Apesar da popularização da tecnologia, especialistas têm feito alertas sobre os riscos de um uso excessivo. A pesquisadora em comunicação e especialista em inteligência artificial, Jullena Normando, ressalta que o problema surge quando o usuário substitui o próprio processo criativo pela produção automática. Segundo ela, esse comportamento pode afastar as pessoas da construção de ideias próprias. “Na medida em que eu peço para o GPT começar uma coisa do zero para mim, eu me distancio do meu próprio processo criativo, da minha propriedade de escrita, de pensamento, de conexão de ideias. Ela entrega algo muito legal, é rápido e parece mágica, mas isso pode ser perigoso”, explica.
Um estudo realizado pela Microsoft reforça essa preocupação ao apontar que o uso excessivo de inteligência artificial pode atrofiar o pensamento crítico. Isso ocorre quando os indivíduos passam a delegar tarefas rotineiras à tecnologia, sem refletir sobre elas, o que reduz o exercício do julgamento próprio e das habilidades cognitivas.

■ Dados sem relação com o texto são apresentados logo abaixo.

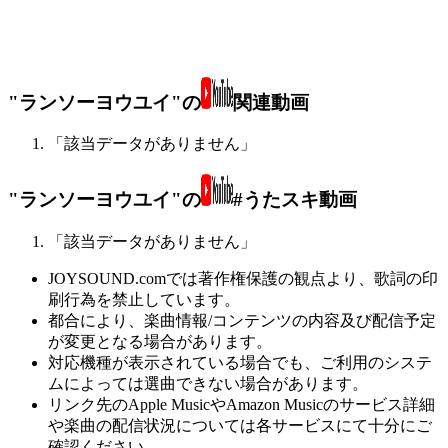
"ランソーヨウユイ"の
関連動画
「該当データがありません」
"ランソーヨウユイ"の
#うたスキ動画
「該当データがありません」
JOYSOUND.comでは著作権保護の観点より、歌詞の印
刷行為を禁止しています。
都合により、楽曲情報/コンテンツの内容及び配信予定
が変更となる場合があります。
対応機種が表示されている場合でも、ご利用のシステ
ムによっては選曲できない場合があります。
リンク先のApple MusicやAmazon Musicのサービス詳細
や楽曲の配信状況については各サービスにて十分にご
確認ください。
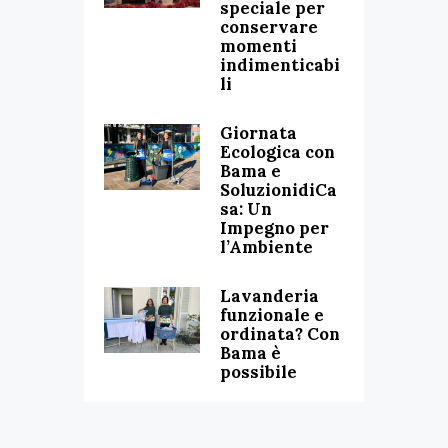
speciale per
conservare
momenti
indimenticabi
li
Giornata
Ecologica con
Bama e
SoluzionidiCa
sa: Un
Impegno per
l’Ambiente
Lavanderia
funzionale e
ordinata? Con
Bama è
possibile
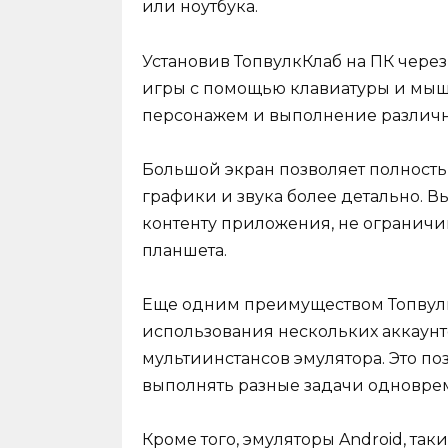
или ноутбука.
Установив ТопвулкКлаб на ПК через
игры с помощью клавиатуры и мыши
персонажем и выполнение различн
Большой экран позволяет полность
графики и звука более детально. В
контенту приложения, не огранич
планшета.
Еще одним преимуществом Топвулк
использования нескольких аккаун
мультиинстансов эмулятора. Это поз
выполнять разные задачи одновре
Кроме того, эмуляторы Android, так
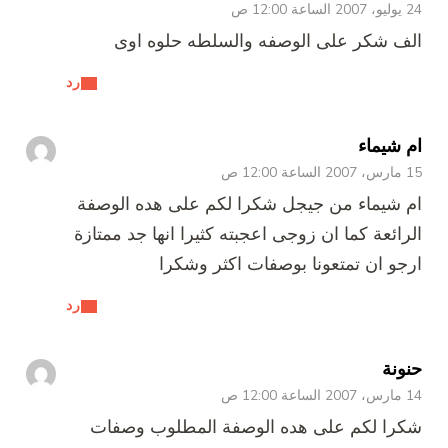
24 يوليو، 2007 الساعة 12:00 ص
الف شكر على الوصفه والسلطه حلوه اوى
رد
ام شيماء
15 مارس، 2007 الساعة 12:00 ص
ام شيماء من جيجل شكرا لكم على هده الوصفة
الرائعة كما ان زوجى اعجبته كثيرا انها جد ممتازة
ارجو ان تمتعونا بوصفات اكثر وشكرا
رد
حنونة
14 مارس، 2007 الساعة 12:00 ص
شكرا لكم على هده الوصفة المطلوب وصفات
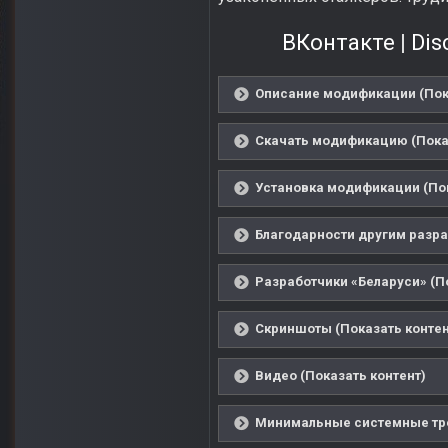
ВКонтакте
|
Dis
Описание модификации (Пок
Скачать модификацию (Показ
Установка модификации (Пок
Благодарности другим разра
Разработчики «Беларуси» (П
Скриншоты (Показать контен
Видео (Показать контент)
Минимальные системные тре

A pesquisa também destaca o chamado Efeito Eliza, fenômeno em que usuários atribuem sentimentos, empatia e inteligência emocional a sistemas de IA, mesmo sabendo que são apenas códigos. Esse comportamento pode intensificar a dependência emocional e funcional dessas ferramentas.
Apesar dos riscos, Jullena acredita que é possível manter o equilíbrio. Para ela, a chave está em compreender a IA como uma ferramenta de apoio e não como substituta da criatividade humana. “A gente vai aprender a usar a nossa criatividade com a inteligência artificial, e não em substituição. Ela acabou de chegar, então ainda estamos nos adaptando. Mas é importante começar o processo criativo por conta própria, e só depois usar a IA como um suporte, mantendo a autenticidade”, orienta.
Especialistas reforçam que a inteligência artificial deve ser vista como um recurso matemático e técnico, e não como uma solução criativa definitiva. A recomendação é clara: a originalidade precisa partir do ser humano, com a IA atuando como parceira, e não como protagonista.